Assalamu’alaikum Wr.Wb.

Selama ini kita di Indonesia sangat lazim membesarkan perayaan malam tahun baru yang terjadi pada setiap malam pergantian tahun Masehi daripada merayakan tahun baru Hijriah. Ini dapat dilihat bahwa setiap malam tahun baru di tempat-tempat hiburan, dari yang gratis sampai yang bertarif jutaan rupiah pasti selalu ramai penuh dikunjungi masyarakat. (Apapun alasan kedatangannya, tetapi akhirnya mereka itu ikut meramaikan suasana malam tahun baru). Sampai-sampai media tv swasta juga saling tidak mau kalah dengan dukungan sponsor, saling bersaing, menggelar acara hingga pagi untuk turut merayakannya.

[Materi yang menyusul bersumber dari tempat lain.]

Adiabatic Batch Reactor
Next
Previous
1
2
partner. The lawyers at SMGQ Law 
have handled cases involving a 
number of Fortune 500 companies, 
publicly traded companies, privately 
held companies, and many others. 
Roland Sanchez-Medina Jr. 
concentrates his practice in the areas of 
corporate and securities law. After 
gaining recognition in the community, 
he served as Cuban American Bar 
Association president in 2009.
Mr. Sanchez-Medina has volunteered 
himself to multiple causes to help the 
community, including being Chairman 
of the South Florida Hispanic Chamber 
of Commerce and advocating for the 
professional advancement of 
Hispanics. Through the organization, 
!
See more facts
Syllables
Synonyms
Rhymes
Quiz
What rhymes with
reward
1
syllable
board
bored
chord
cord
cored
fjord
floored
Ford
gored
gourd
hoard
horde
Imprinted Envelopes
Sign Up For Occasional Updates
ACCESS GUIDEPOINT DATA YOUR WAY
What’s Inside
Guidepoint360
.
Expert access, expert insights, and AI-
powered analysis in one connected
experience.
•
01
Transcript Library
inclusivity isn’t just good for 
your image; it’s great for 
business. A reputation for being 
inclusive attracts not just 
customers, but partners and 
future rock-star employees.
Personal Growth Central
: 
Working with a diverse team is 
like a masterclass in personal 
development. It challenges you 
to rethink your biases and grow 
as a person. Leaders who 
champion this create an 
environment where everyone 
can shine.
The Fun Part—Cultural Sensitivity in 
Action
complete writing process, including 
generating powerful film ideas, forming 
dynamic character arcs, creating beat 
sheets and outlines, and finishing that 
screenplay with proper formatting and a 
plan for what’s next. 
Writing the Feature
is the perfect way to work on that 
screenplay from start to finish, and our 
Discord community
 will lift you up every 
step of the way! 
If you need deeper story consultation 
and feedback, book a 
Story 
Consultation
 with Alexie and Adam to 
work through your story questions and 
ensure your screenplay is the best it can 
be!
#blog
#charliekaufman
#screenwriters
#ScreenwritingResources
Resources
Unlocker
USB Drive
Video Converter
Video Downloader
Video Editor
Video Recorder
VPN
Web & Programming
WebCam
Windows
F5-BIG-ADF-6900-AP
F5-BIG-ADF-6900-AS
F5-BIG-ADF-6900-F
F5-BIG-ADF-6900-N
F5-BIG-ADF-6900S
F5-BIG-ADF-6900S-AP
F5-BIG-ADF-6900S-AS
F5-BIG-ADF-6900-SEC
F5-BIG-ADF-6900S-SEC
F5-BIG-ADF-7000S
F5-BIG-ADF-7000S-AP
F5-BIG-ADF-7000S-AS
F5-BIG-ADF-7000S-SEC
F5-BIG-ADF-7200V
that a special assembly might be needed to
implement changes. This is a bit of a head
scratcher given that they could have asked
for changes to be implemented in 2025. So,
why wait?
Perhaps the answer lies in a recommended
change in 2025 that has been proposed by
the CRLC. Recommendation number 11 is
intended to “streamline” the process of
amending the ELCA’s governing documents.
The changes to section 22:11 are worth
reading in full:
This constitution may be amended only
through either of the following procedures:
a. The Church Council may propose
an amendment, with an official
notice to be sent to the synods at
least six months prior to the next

Sebenarnya adalah sesuatu yang wajar, lumrah saja karena kalender Masehi diakui secara global internasional sebagai kalender yang umum digunakan diseluruh negara. Tetapi bagi negara yang mayoritas dari jumlah penduduknya beragama Islam atau negara yang telah menyatakan dirinya sebagai negara Islam, maka biasanya berlaku dua sistim kalender yaitu kalender Qomariah yang dihitung dari perputaran bulan, yang mana ini lazimnya digunakan oleh umat Islam dengan nama kalender Hijriah. Kemudian sistim kalender Syamsiah yang dihitung berdasarkan perputaran matahari, yang ini lebih dikenal dengan nama kalender Masehi.

Pekan Muharam

Yang membuat prihatin adalah tiap merayakan tahun baru Hijriah, di negara yang mayoritas beragama Islam ini kelihatan adem ayem, tidak semeriah ketika menyambut tahun baru 1 Januari. Memang ada yang merayakan tetapi tidak dalam skala nasional yang bisa dirasakan oleh masyarakat luas. Paling banter hanya di kalangan terbatas seperti di masjid, di lingkungan pondok pesantren, jama’ah suatu majlis taqlim atau dijadikan bahan khotbah Jum’at para khatib. Ada juga peringatan malam 1 Syura, tetapi ini adalah malam tahun baru berdasarkan kalender Jawa yang disambut oleh mereka yang masih memegang adat istiadat. (Waktunya kebetulan sama dengan tahun baru Hijriah). Alhamdulillah, tahun ini dengan kerja sama MUI dan Depag, untuk menyambut tahun baru Hijriah diselenggarakan Pekan Muharam dari tgl. 6-12 May 1997. Walaupun mungkin baru di Masjid Istiqlal Jakarta saja, tetapi sudah merupakan suatu awal yang baik.

Penentuan tahun Islam

Kegiatan menyambut tahun baru Hijriah dari segi syiar agama masih kurang karena belum semua warga masyarakat yang beragama Islam terlibat. Padahal Tahun Baru Islam ini menurut catatan sejarah adalah merupakan hasil pilihan para sahabat Nabi di zaman Khalifah Umar ra, yang dipatok awal permulaan berlakunya berdasarkan suatu peristiwa besar yang sangat menentukan dalam kelangsungan syiar Islam hingga kini, yaitu hijrahnya Nabi SAW dari Makkah ke Madinah (Yatsrib).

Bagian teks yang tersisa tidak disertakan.